Recorded data: Begin

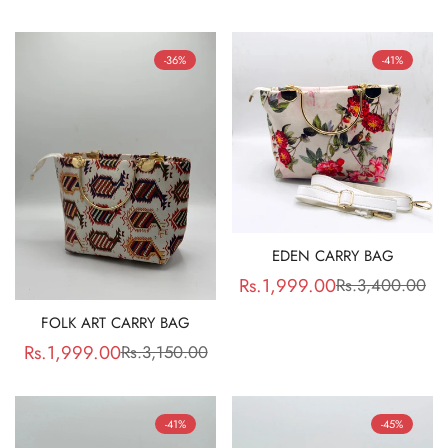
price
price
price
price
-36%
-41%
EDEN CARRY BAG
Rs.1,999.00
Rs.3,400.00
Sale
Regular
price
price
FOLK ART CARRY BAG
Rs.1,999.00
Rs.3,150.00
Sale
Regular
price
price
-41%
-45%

Recorded data: End
Recorded data: Begin

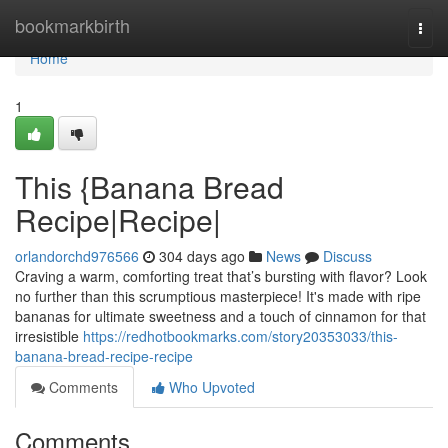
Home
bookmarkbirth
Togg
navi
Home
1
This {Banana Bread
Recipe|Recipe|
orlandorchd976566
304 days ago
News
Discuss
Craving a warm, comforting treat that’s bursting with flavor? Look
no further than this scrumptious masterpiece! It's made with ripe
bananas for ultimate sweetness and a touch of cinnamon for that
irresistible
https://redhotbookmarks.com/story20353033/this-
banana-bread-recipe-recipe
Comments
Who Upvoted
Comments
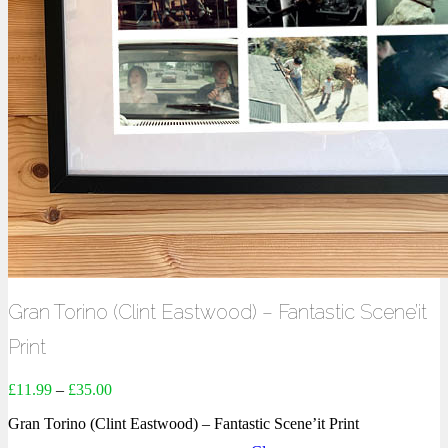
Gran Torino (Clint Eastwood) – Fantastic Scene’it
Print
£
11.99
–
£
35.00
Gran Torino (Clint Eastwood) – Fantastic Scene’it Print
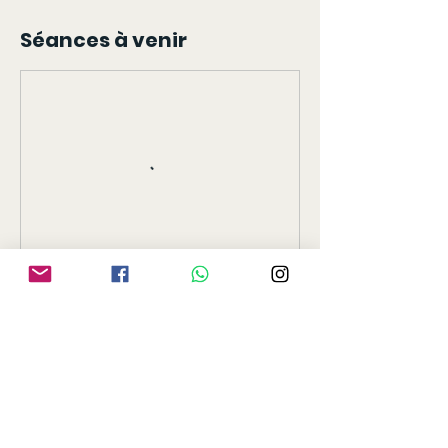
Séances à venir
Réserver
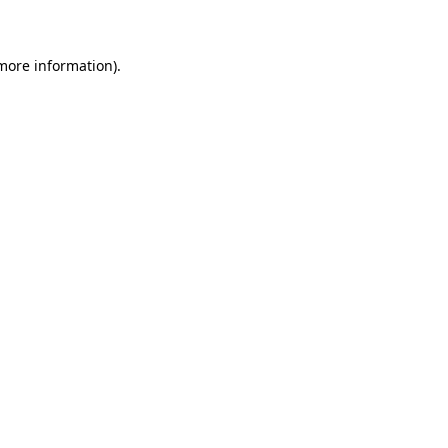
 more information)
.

Recorded data: End

Show every line of the records above that contains the word "Gran".

Gran Torino (Clint Eastwood) – Fantastic Scene’it
Gran Torino (Clint Eastwood) – Fantastic Scene’it Print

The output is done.